JHopeCollins · 2026-03-12T15:37:29Z

Previous implementation

The EnsembleReducedFunctional implements a functional with many independent terms all depending on the same control, which are calculated in parallel over the ensemble:

$$J(m) = \sum J_i(m)$$

This is three operations composed together:

Broadcast $m$ to all $J_i$
Transform all $J_i(m)$
Reduce $J=\sum J_i$

It also had limited support for using distributed controls, i.e. different $m_i$ for each $J_i$.

$$J(m) = \sum J_i(m_i)$$

This is two operations composed together:

Transform all $J_i(m_i)$
Reduce $J=\sum J_i$

Issues with previous implementation

In the distributed controls case the Controls were Functions on each spatial comm and were not collective over the global comm - this breaks the ReducedFunctional contract and meant that this version would fail the taylor test (e.g. the xfailed tests here:

firedrake/tests/firedrake/adjoint/test_ensemble_reduced_functional.py

Lines 99 to 101 in a101140

    
           @pytest.mark.xfail(reason="Taylor's test fails because the inner product \ 
        
                              between the perturbation and gradient is not allreduced \ 
        
                              for `scatter_control=False`.")

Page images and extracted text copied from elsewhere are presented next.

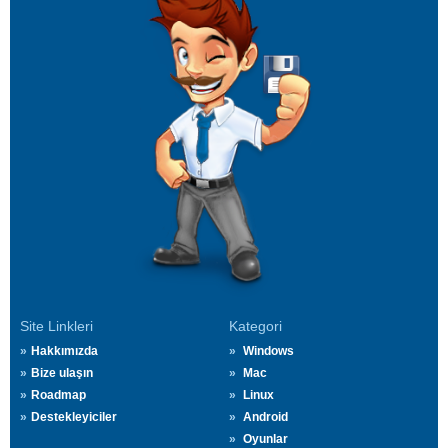
Site Linkleri
Kategori
Hakkımızda
Windows
Bize ulaşın
Mac
Roadmap
Linux
Destekleyiciler
Android
Oyunlar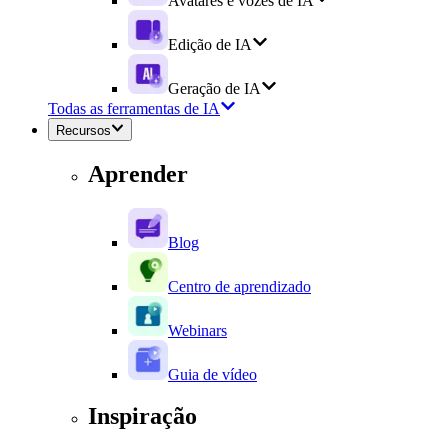
Avatares e vozes de IA
Edição de IA
Geração de IA
Todas as ferramentas de IA
Recursos
Aprender
Blog
Centro de aprendizado
Webinars
Guia de vídeo
Inspiração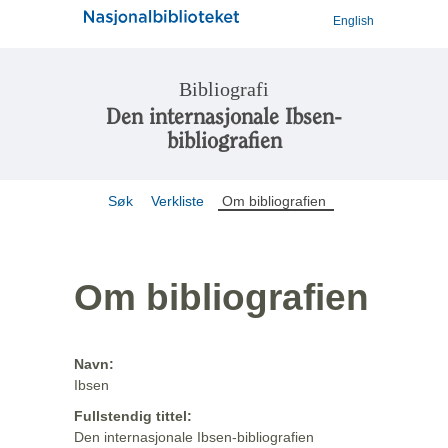
English
Bibliografi
Den internasjonale Ibsen-
bibliografien
Søk
Verkliste
Om bibliografien
Om bibliografien
Navn:
Ibsen
Fullstendig tittel:
Den internasjonale Ibsen-bibliografien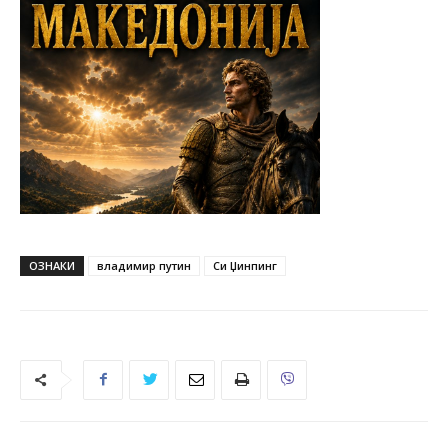
ОЗНАКИ
владимир путин
Си Џинпинг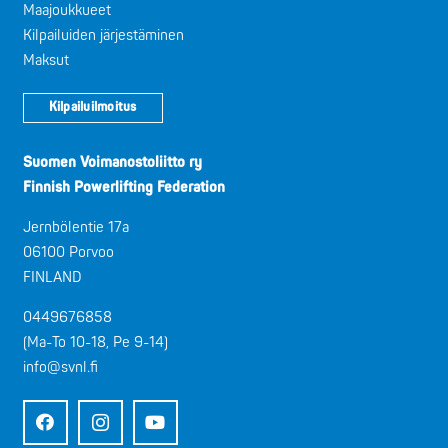
Maajoukkueet
Kilpailuiden järjestäminen
Maksut
Kilpailuilmoitus
Suomen Voimanostoliitto ry
Finnish Powerlifting Federation
Jernbölentie 17a
06100 Porvoo
FINLAND
0449676858
(Ma-To 10-18, Pe 9-14)
info@svnl.fi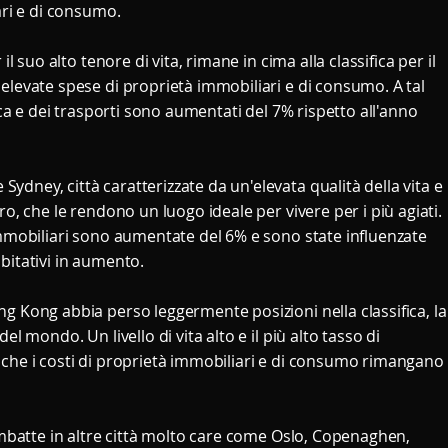
ari e di consumo.
il suo alto tenore di vita, rimane in cima alla classifica per il
elevate spese di proprietà immobiliari e di consumo. A tal
rica e dei trasporti sono aumentati del 7% rispetto all'anno
dney, città caratterizzate da un'elevata qualità della vita e
ro, che le rendono un luogo ideale per vivere per i più agiati.
immobiliari sono aumentate del 6% e sono state influenzate
abitativi in aumento.
g Kong abbia perso leggermente posizioni nella classifica, la
el mondo. Un livello di vita alto e il più alto tasso di
 che i costi di proprietà immobiliari e di consumo rimangano
 imbatte in altre città molto care come Oslo, Copenaghen,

In the case with a single control $m$, the user had to implement the local part of the sum (i.e. manually sum the $J_i$ on the local rank themselves).

What does this PR do?

This PR splits the EnsembleReducedFunctional into separate ReducedFunctional classes for the Bcast, Transform, and Reduce. EnsembleReducedFunctional is then re-implemented in terms of these operations.

These all use EnsembleFunction as either the control and/or functional as appropriate so we get collective behaviour and the Taylor tests for a distributed control pass (and we can use them in optimisers).

It also implements an additional OverloadedType called EnsembleAdjVec which is a distributed vector of AdjFloat. It is to AdjFloat what EnsembleFunction is to Function.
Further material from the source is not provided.